Trey’s mind raced. He had to call the sheriff, the police, someone. But what would he say? That a zombie was hunting his brother, who was actually a fairy creature from the woods? They would lock him in a padded room and leave Neil to his fate. He was utterly, completely alone in this.
His eyes fell on one last, horrifying entry. It was scribbled in the margin, almost an afterthought, but it made his blood turn to ice.
They know the hunt is coming. They seek to protect their own. The old families, the watchers, they will mark the true blood with tokens—hair, nail clippings, blood—to guide the hunter away from the flock and towards the shepherd. A sacrifice to appease it. A distraction.
A lock of hair.
The memory of Mr. Smith’s yellow-toothed smile and the cold snip of his scissors sent a wave of nausea through Trey. It wasn’t a bizarre keepsake. It wasn't a token for a collection. It was a marker. A scent for the hound. The old man hadn’t just been creepy; he had been an active participant, painting a target on Trey, perhaps to misdirect the hunter, or perhaps to offer it a more valuable prize: the true heir of the bloodline it had a pact with.
The humming. It hadn't been mindless. It had been an answer to a call. Neil hadn't wandered off. He had been summoned.
Trey bolted for the back door, his heart a frantic drum against his ribs. He burst out onto the sinking porch, his eyes scanning the property. The sun was a bleeding wound on the horizon, plunging the world into shades of orange and deep purple. The shadows of the trees at the edge of the yard stretched long and black, like grasping fingers.
The woods.
He watches the woods behind the house, his father had written. He was talking to the creek last night.
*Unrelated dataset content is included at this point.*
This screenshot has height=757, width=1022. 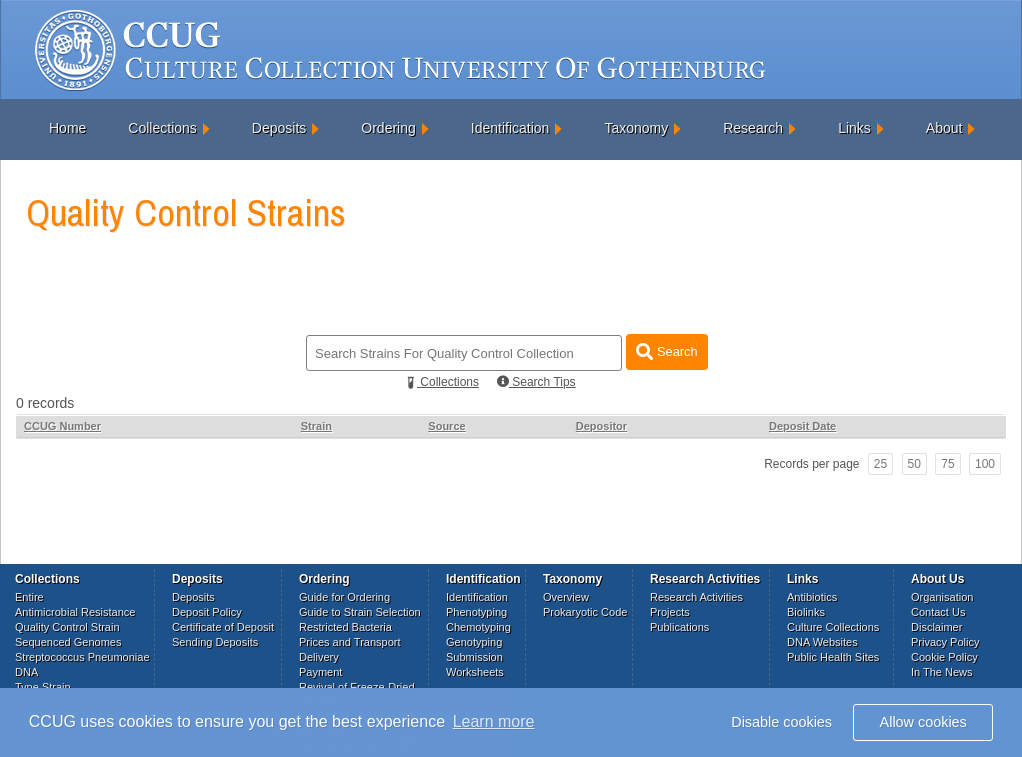 What do you see at coordinates (942, 672) in the screenshot?
I see `In The News` at bounding box center [942, 672]. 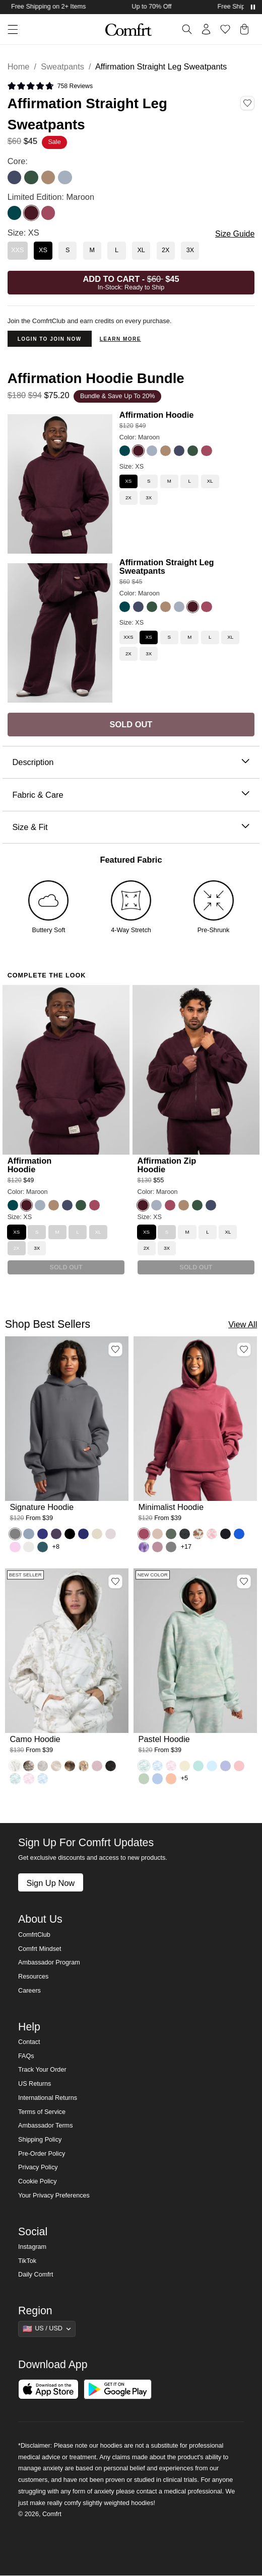 This screenshot has width=262, height=2576. Describe the element at coordinates (29, 1990) in the screenshot. I see `Careers` at that location.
Of course. Neil wouldn't run to the town, to safety. He would run to the source. He was going home.
A primal terror urged Trey to barricade himself inside the house, to nail the doors and windows shut and pray for dawn. But a deeper, fiercer instinct overrode it—the guilt-ridden, protective core he had tried to bury for a decade. He had abandoned his brother once before. He wouldn't do it again. Not now that he knew what was hunting him.
With the leather-bound journal clutched in one hand like a holy text and a heavy, rust-pocked flashlight from the kitchen drawer in the other, Trey Blackburn ran from the relative safety of the house. He plunged across the overgrown yard, his feet sinking into the damp soil, and crossed the threshold from the world of men into the deepening gloom of the woods.
The air grew instantly colder, heavy with the scent of pine and decay. The canopy of leaves overhead swallowed the last of the light, and the world became a maze of black trunks and impenetrable shadows. He was armed only with a dying flashlight and the ravings of a dead man, hunting for a brother who wasn't his brother, while being hunted himself by the corpse of his father. The scent of the hunt was in the air, and he was drenched in it.